Ring of Fire's Justin Allen goes up for a grab at the 2014 Club Championships. Photo: Christina Schmidt -- UltiPhotos.com
Ring of Fire’s Justin Allen goes up for a grab at the 2014 Club Championships. Photo: Christina Schmidt — UltiPhotos.com

In 2014, Raleigh Ring of Fire stunned their way into a semifinal berth, and made one of the most impressive second half runs in recent history to force double-game point against Boston Ironside1. And they did it to a full chorus of boos.

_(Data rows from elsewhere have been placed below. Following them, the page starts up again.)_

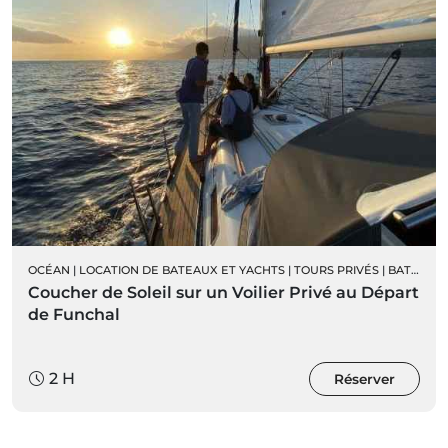
OCÉAN
|
LOCATION DE BATEAUX ET YACHTS
|
TOURS PRIVÉS
|
BATEAUX À VOILE PRIVÉS
Coucher de Soleil sur un Voilier Privé au Départ
de Funchal
2 H
Réserver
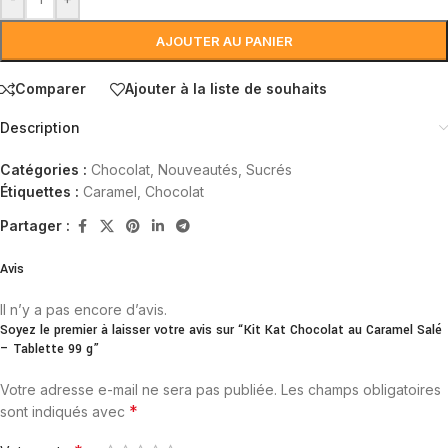
AJOUTER AU PANIER
Comparer
Ajouter à la liste de souhaits
Description
Catégories :
Chocolat
,
Nouveautés
,
Sucrés
Étiquettes :
Caramel
,
Chocolat
Partager :
Avis
Il n’y a pas encore d’avis.
Soyez le premier à laisser votre avis sur “Kit Kat Chocolat au Caramel Salé
– Tablette 99 g”
Votre adresse e-mail ne sera pas publiée.
Les champs obligatoires
*
sont indiqués avec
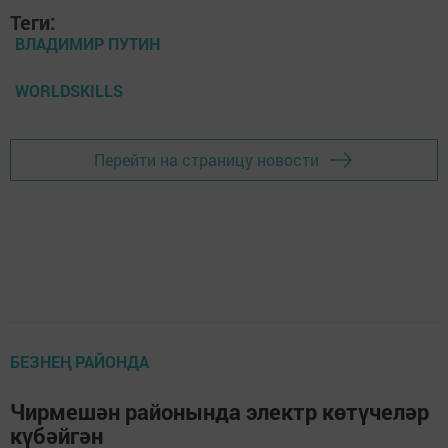
Теги:
ВЛАДИМИР ПУТИН
WORLDSKILLS
Перейти на страницу новости
БЕЗНЕҢ РАЙОНДА
Чирмешән районында электр көтүчеләр
күбәйгән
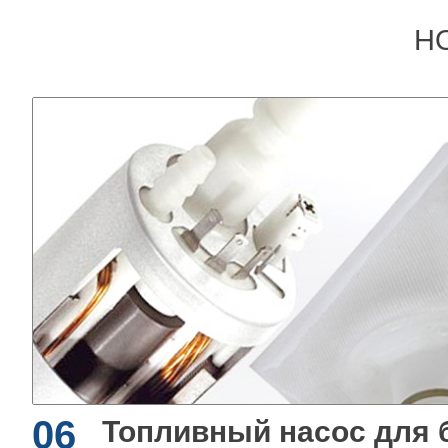
Н
06
Топливный насос для 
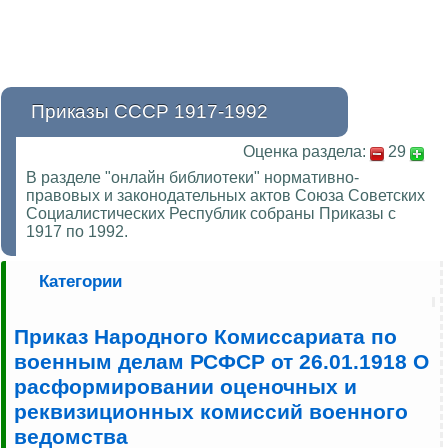
Приказы СССР 1917-1992
Оценка раздела:
29
В разделе "онлайн библиотеки" нормативно-
правовых и законодательных актов Союза Советских
Социалистических Республик собраны Приказы с
1917 по 1992.
Категории
Приказ Народного Комиссариата по
военным делам РСФСР от 26.01.1918 О
расформировании оценочных и
реквизиционных комиссий военного
ведомства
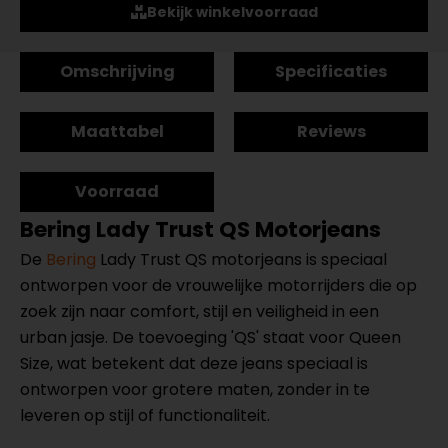
Bekijk winkelvoorraad
Omschrijving
Specificaties
Maattabel
Reviews
Voorraad
Bering Lady Trust QS Motorjeans
De
Bering
Lady Trust QS motorjeans is speciaal
ontworpen voor de vrouwelijke motorrijders die op
zoek zijn naar comfort, stijl en veiligheid in een
urban jasje. De toevoeging 'QS' staat voor Queen
Size, wat betekent dat deze jeans speciaal is
ontworpen voor grotere maten, zonder in te
leveren op stijl of functionaliteit.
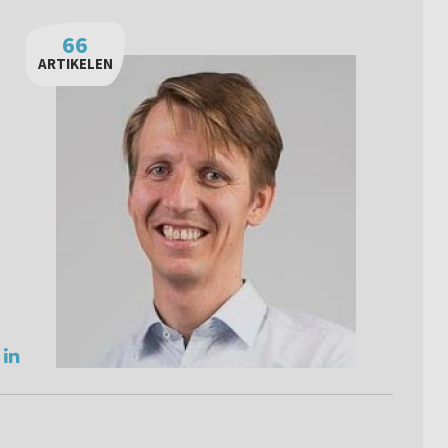
66
ARTIKELEN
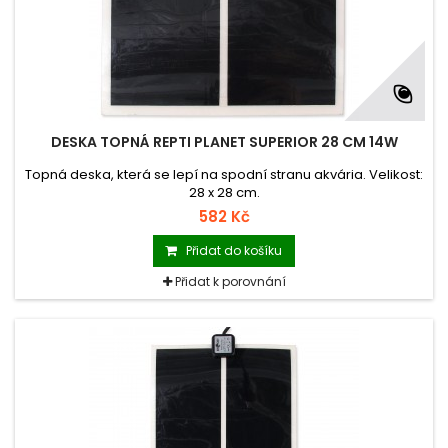
DESKA TOPNÁ REPTI PLANET SUPERIOR 28 CM 14W
Topná deska, která se lepí na spodní stranu akvária. Velikost:
28 x 28 cm.
582 Kč
Přidat do košíku
Přidat k porovnání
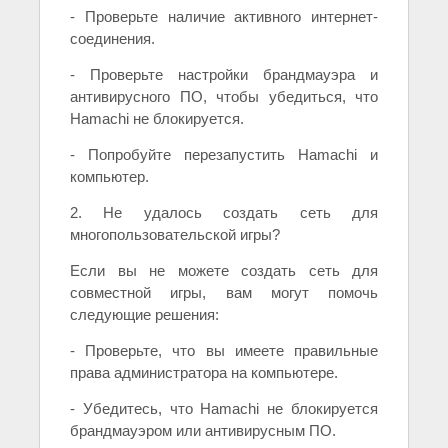
- Проверьте наличие активного интернет-
соединения.
- Проверьте настройки брандмауэра и
антивирусного ПО, чтобы убедиться, что
Hamachi не блокируется.
- Попробуйте перезапустить Hamachi и
компьютер.
2. Не удалось создать сеть для
многопользовательской игры?
Если вы не можете создать сеть для
совместной игры, вам могут помочь
следующие решения:
- Проверьте, что вы имеете правильные
права администратора на компьютере.
- Убедитесь, что Hamachi не блокируется
брандмауэром или антивирусным ПО.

Ring returns 20 of the players that made that run possible, and will add some young speed and talent to keep things interesting in 2015.

Overall Indicators

  • 2014 Nationals Finish: T-3rd
  • 2014 Southeast Regional Finish: 1st
  • Returning a majority of the roster that powered them to double-game point in 2014 semifinal
  • Shares almost all players with Raleigh Flyers; AUDL reps have built chemistry and speed

Positives

  • Core of team reached semifinals in AUDL playoffs
  • Younger players coming from college have only improved; raises talent floor
  • Adding in Jack Williams on offense in wake of Christian Johnson loss; Hunter Taylor returns healthy
  • New offensive coach Joe Cuneo will help build a more cohesive system and allow Mike Denardis to focus on his defense

Concerns

  • Transitioning back to the club field; cutters were being overthrown on deep shots during US Open and throwers will need to adjust timing
  • Peaking again in late September; team fitness needs to take on an endurance component and shift away from the one-game format
  • Putting on a mentally strong performance at Regionals after a long professional season

Season Outlook

Twenty minutes into a raucous semifinal double game point chock-full of stoppages, heated calls, and numerous possessions for both teams, Ring of Fire’s 2014 season ended a second or two after Boston Ironside’s George Stubbs bobbled a smooth backhand in the endzone. Hearts in throats, all in attendance saw Ring’s next shot at the winning goal wobble towards the turf. But then, in that brief flash of time, Boston mainstay Danny Clark dove behind Stubbs and cleaned up the doinked pass. Game. 13-12 Ironside.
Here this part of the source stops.